To make the biggest possible impact, SolarAid set a time-bound goal: to eradicate the kerosene lamp from Africa by 2020. Today, every fibre of the organisation is dedicated to making this vision a reality. In 2013 fundraised income doubled from £1.1m to £2.2m and, in January of this year, the Big Issue featured SolarAid and SunnyMoney at the top of its list of ‘Big ideas of how to make the world better in 2014’. What do these achievements have in common? They link back to SolarAid’s BHAG – that’s ‘Big Hairy Audacious Goal’ to you and me – and Solarcentury’s unconditional financial support and enthusiasm.

Innovate for impact

Although we are not obligated to report in detail on rigid programme plans, we are firmly committed to monitoring our performance, a task undertaken by our Research and Impact Team. This department tracks are success and failure against agreed metrics, and will continually test and refine SunnyMoney’s business model. New ideas include innovative pay-as-you-go solar lights; reaching the poorest Africans, for whom the cost of a solar light is out of reach, with products costing the same or less than their current weekly expenditure on kerosene. SolarAid’s research on the social, environmental and economic impact made by solar lights is recognised as world-class by partners such as the World Bank and, in 2013, won the Google Global Impact Award. Families who switch to solar:

● Save $43 a year – to spend on food, clothes, school fees or setting up their own business.
● Prevent up to 300kg of CO2 emissions and black carbon (soot) from being released into the atmosphere.
● Improve their children’s education – when the sun goes down, children can study for an extra hour a day, freed from the headaches and eye strain caused by lighting supplied by toxic kerosene.
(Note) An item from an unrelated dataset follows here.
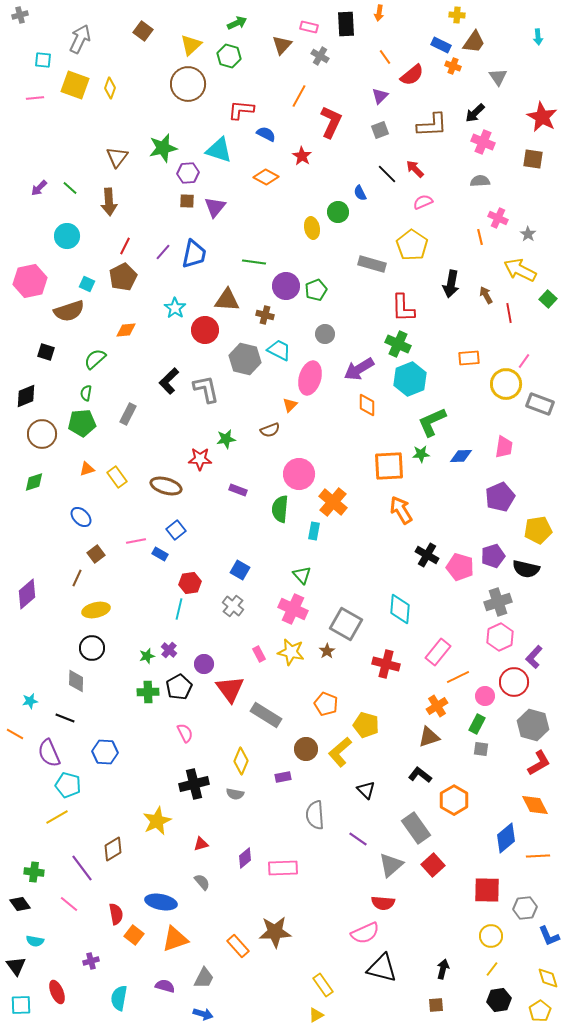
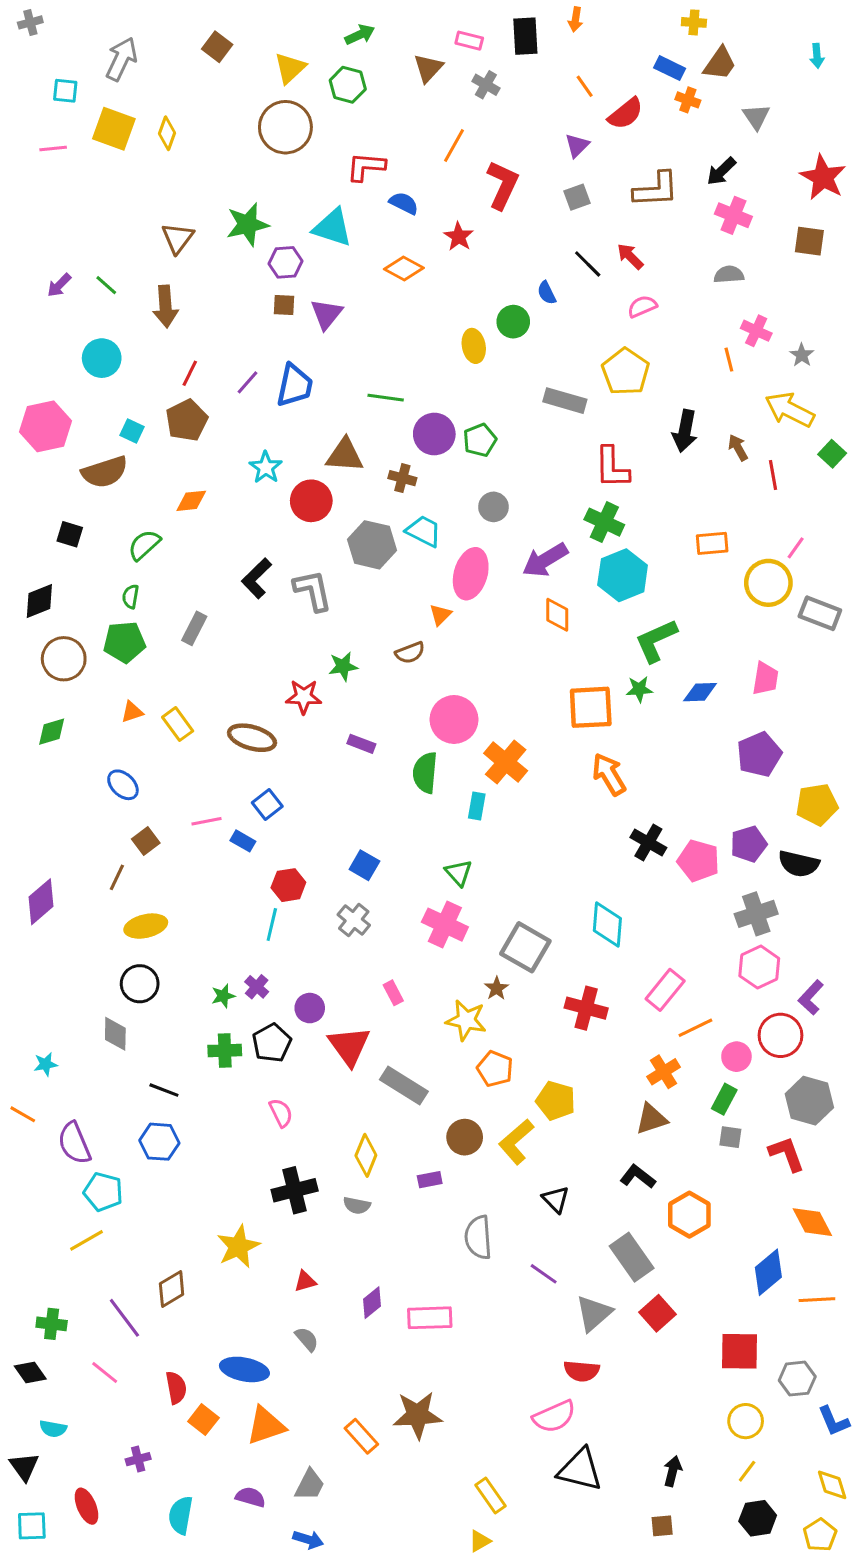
yellow star: (291, 652) -> (466, 1020), moved
black line: (65, 718) -> (164, 1090), moved
red L-shape: (539, 763) -> (787, 1154), moved, turned -80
These figures demonstrate the positive impacts of SolarAid’s work, underscoring the need for a solution, the opportunity for SolarAid to make a difference to the lives of millions, and the evidence that its business-based approach really works. We will not eradicate the kerosene lamp by 2020 without failing and learning from our mistakes along the way. It takes a new model of philanthropy to make this happen and we believe it represents the next stage in the evolution of funding for social good. Will your company be the next to join?